Within hours, Zamora was interviewed by U.S. Army Captain Richard T. Holder, Up-Range Commander of the White Sands Missile Range, and by FBI Special Agent Arthur Byrnes, Jr., the latter requesting that the FBI's involvement be kept secret. Zamora described the object to them:
"It was smooth - no windows or doors. As the roar started, it was still on or near the ground. There was red lettering of some type. The insignia was about 2.5 feet (75 cm.) high and about 2 feet (60 cm.) wide. It was in the middle of the object. The object was... aluminum-white."
He then drew a sketch of the object with the red "insignia": half of a circle over an inverted V with a vertical line inside and horizontal line below.
A day or two later, Dr. J. Allen Hynek arrived to investigate the report for the Air Force's Project Blue Book. In addition to questioning Zamora, Hynek measured and photographed the landing site. He located what appeared to be impressions in the ground made by the landing gear, as well as several small footprints.
The case received rapid and extensive press coverage, and the Air Force was under pressure to explain it as something less momentous than a landed spacecraft. Among the explanations considered and rejected were a rancher's helicopter and an experimental NASA lunar lander.

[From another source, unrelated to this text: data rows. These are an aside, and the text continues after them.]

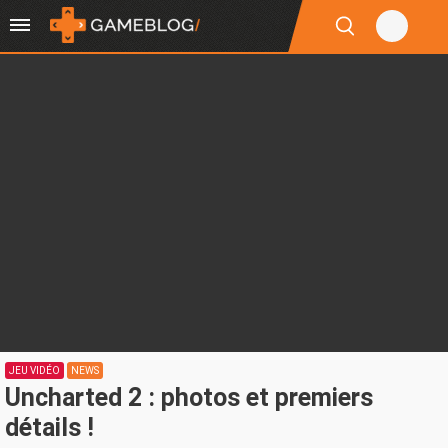
JEU VIDÉO
NEWS
Uncharted 2 : photos et premiers
détails !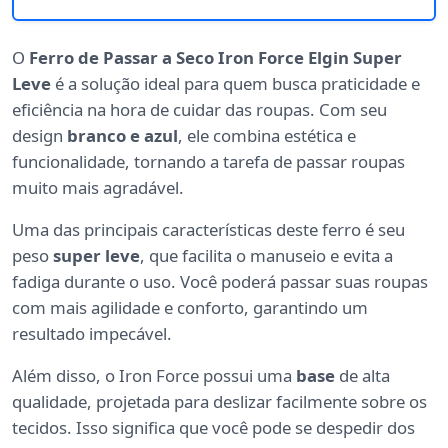
O
Ferro de Passar a Seco Iron Force Elgin Super
Leve
é a solução ideal para quem busca praticidade e
eficiência na hora de cuidar das roupas. Com seu
design
branco e azul
, ele combina estética e
funcionalidade, tornando a tarefa de passar roupas
muito mais agradável.
Uma das principais características deste ferro é seu
peso
super leve
, que facilita o manuseio e evita a
fadiga durante o uso. Você poderá passar suas roupas
com mais agilidade e conforto, garantindo um
resultado impecável.
Além disso, o Iron Force possui uma
base
de alta
qualidade, projetada para deslizar facilmente sobre os
tecidos. Isso significa que você pode se despedir dos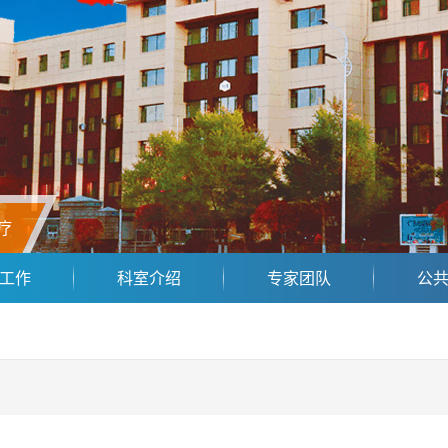
疗
工作
科室介绍
专家团队
公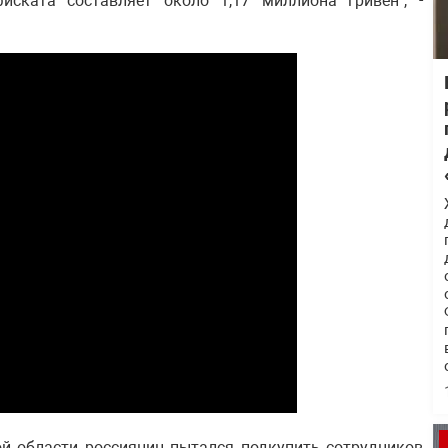
иската составляет около 1,17 миллиона гривен", -
ой области
россиянин пытался подкупить сотрудников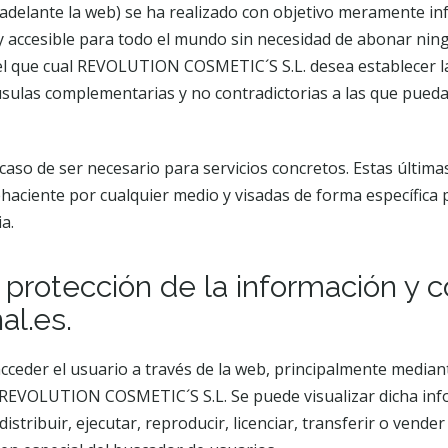
elante la web) se ha realizado con objetivo meramente in
 y accesible para todo el mundo sin necesidad de abonar ni
el que cual REVOLUTION COSMETIC´S S.L. desea establecer la
usulas complementarias y no contradictorias a las que pueda
 caso de ser necesario para servicios concretos. Estas últim
haciente por cualquier medio y visadas de forma específica 
a.
y protección de la información y 
al.es.
acceder el usuario a través de la web, principalmente media
 REVOLUTION COSMETIC´S S.L. Se puede visualizar dicha inf
istribuir, ejecutar, reproducir, licenciar, transferir o vende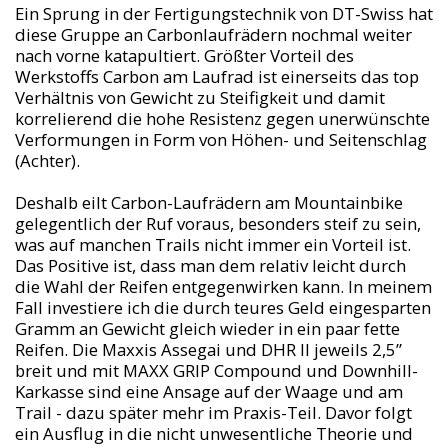
Ein Sprung in der Fertigungstechnik von DT-Swiss hat
diese Gruppe an Carbonlaufrädern nochmal weiter
nach vorne katapultiert. Größter Vorteil des
Werkstoffs Carbon am Laufrad ist einerseits das top
Verhältnis von Gewicht zu Steifigkeit und damit
korrelierend die hohe Resistenz gegen unerwünschte
Verformungen in Form von Höhen- und Seitenschlag
(Achter).
Deshalb eilt Carbon-Laufrädern am Mountainbike
gelegentlich der Ruf voraus, besonders steif zu sein,
was auf manchen Trails nicht immer ein Vorteil ist.
Das Positive ist, dass man dem relativ leicht durch
die Wahl der Reifen entgegenwirken kann. In meinem
Fall investiere ich die durch teures Geld eingesparten
Gramm an Gewicht gleich wieder in ein paar fette
Reifen. Die Maxxis Assegai und DHR II jeweils 2,5”
breit und mit MAXX GRIP Compound und Downhill-
Karkasse sind eine Ansage auf der Waage und am
Trail - dazu später mehr im Praxis-Teil. Davor folgt
ein Ausflug in die nicht unwesentliche Theorie und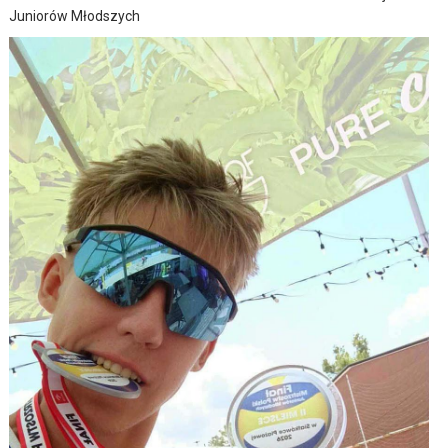
Juniorów Młodszych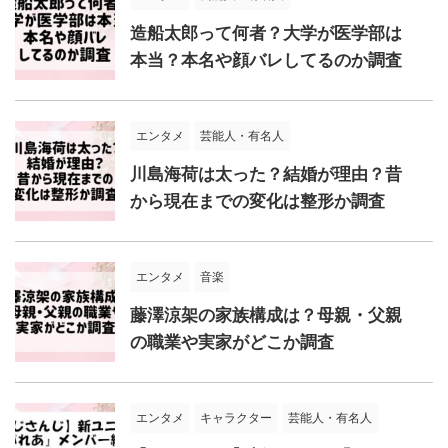
造船太郎って何者？大学が医学部は
本当？本名や顔バレしてるのか調査
エンタメ
芸能人・有名人
川島海荷は太った？結婚が理由？昔
から現在までの変化は整形か調査
エンタメ
音楽
藤澤涼架の家族構成は？母親・父親
の職業や実家がどこか調査
エンタメ
キャラクター
芸能人・有名人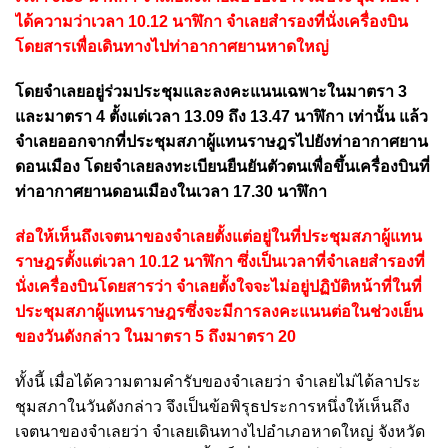
ได้ความว่าเวลา 10.12 นาฬิกา จำเลยสำรองที่นั่งเครื่องบิน
โดยสารเพื่อเดินทางไปท่าอากาศยานหาดใหญ่
โดยจำเลยอยู่ร่วมประชุมและลงคะแนนเฉพาะในมาตรา 3
และมาตรา 4 ตั้งแต่เวลา 13.09 ถึง 13.47 นาฬิกา เท่านั้น
แล้ว
จำเลยออกจากที่ประชุมสภาผู้แทนราษฎรไปยังท่าอากาศยาน
ดอนเมือง โดยจำเลยลงทะเบียนยืนยันตัวตนเพื่อขึ้นเครื่องบินที่
ท่าอากาศยานดอนเมืองในเวลา 17.30 นาฬิกา
ส่อให้เห็นถึงเจตนาของจำเลยตั้งแต่อยู่ในที่ประชุมสภาผู้แทน
ราษฎรตั้งแต่เวลา 10.12 นาฬิกา ซึ่งเป็นเวลาที่จำเลยสำรองที่
นั่งเครื่องบินโดยสารว่า จำเลยตั้งใจจะไม่อยู่ปฏิบัติหน้าที่ในที่
ประชุมสภาผู้แทนราษฎรซึ่งจะมีการลงคะแนนต่อในช่วงเย็น
ของวันดังกล่าว ในมาตรา 5 ถึงมาตรา 20
ทั้งนี้ เมื่อได้ความตามคำรับของจำเลยว่า จำเลยไม่ได้ลาประ
ชุมสภาในวันดังกล่าว จึงเป็นข้อพิรุธประการหนึ่งให้เห็นถึง
เจตนาของจำเลยว่า จำเลยเดินทางไปอำเภอหาดใหญ่ จังหวัด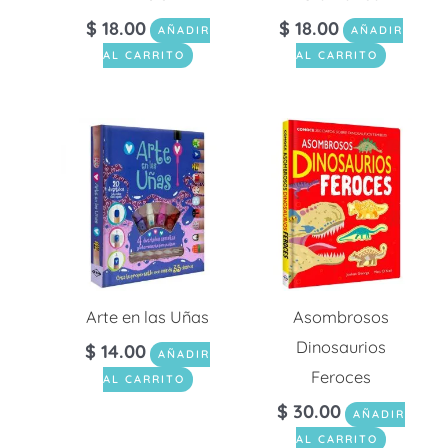
$
18.00
$
18.00
AÑADIR
AÑADIR
AL CARRITO
AL CARRITO
Arte en las Uñas
Asombrosos
Dinosaurios
$
14.00
AÑADIR
Feroces
AL CARRITO
$
30.00
AÑADIR
AL CARRITO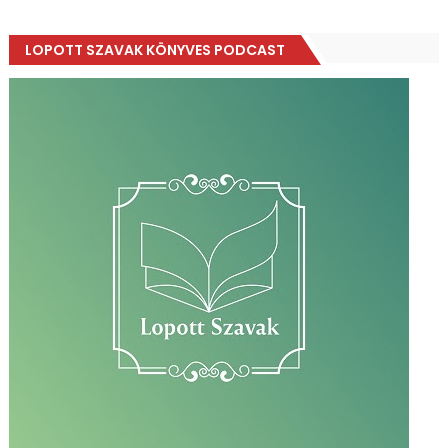
LOPOTT SZAVAK KÖNYVES PODCAST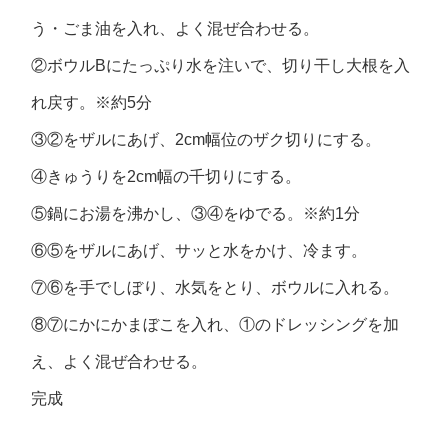
う・ごま油を入れ、よく混ぜ合わせる。
②ボウルBにたっぷり水を注いで、切り干し大根を入
れ戻す。※約5分
③②をザルにあげ、2cm幅位のザク切りにする。
④きゅうりを2cm幅の千切りにする。
⑤鍋にお湯を沸かし、③④をゆでる。※約1分
⑥⑤をザルにあげ、サッと水をかけ、冷ます。
⑦⑥を手でしぼり、水気をとり、ボウルに入れる。
⑧⑦にかにかまぼこを入れ、①のドレッシングを加
え、よく混ぜ合わせる。
完成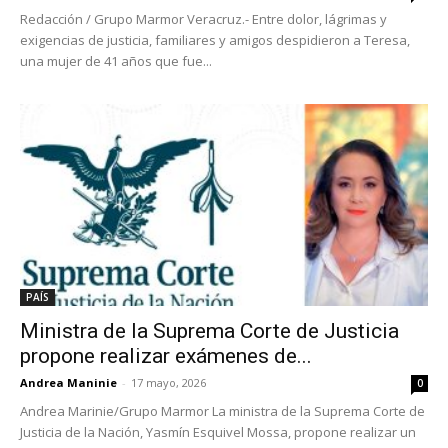
Redacción / Grupo Marmor Veracruz.- Entre dolor, lágrimas y
exigencias de justicia, familiares y amigos despidieron a Teresa,
una mujer de 41 años que fue...
PAÍS
Ministra de la Suprema Corte de Justicia
propone realizar exámenes de...
Andrea Maninie
-
17 mayo, 2026
0
Andrea Marinie/Grupo Marmor La ministra de la Suprema Corte de
Justicia de la Nación, Yasmín Esquivel Mossa, propone realizar un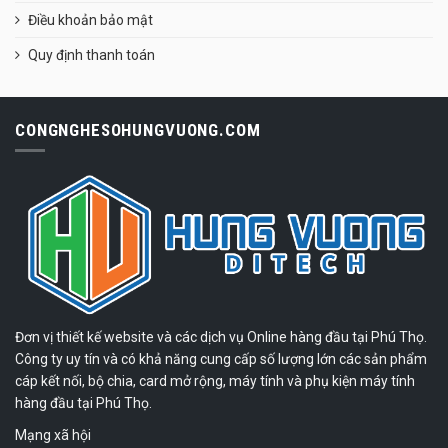
Điều khoản bảo mật
Quy định thanh toán
CONGNGHESOHUNGVUONG.COM
Đơn vị thiết kế website và các dịch vụ Online hàng đầu tại Phú Thọ.
Công ty uy tín và có khả năng cung cấp số lượng lớn các sản phẩm
cáp kết nối, bộ chia, card mở rộng, máy tính và phụ kiện máy tính
hàng đầu tại Phú Thọ.
Mạng xã hội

In the end, Project Blue Book declared the report "unsolved," and Major Hector Quintanilla, the project's final director, stated that there is no doubt that Lonnie Zamora saw an object which left quite an impression on him:
"There is also no question about Zamora's reliability. He is a serious police officer, a pillar of his church, and a man well versed in recognizing airborne vehicles in his area. He is puzzled by what he saw, and frankly, so are we. This is the best-documented case on record, and still we have been unable, in spite of thorough investigation, to find the vehicle or other stimulus that scared Zamora to the point of panic."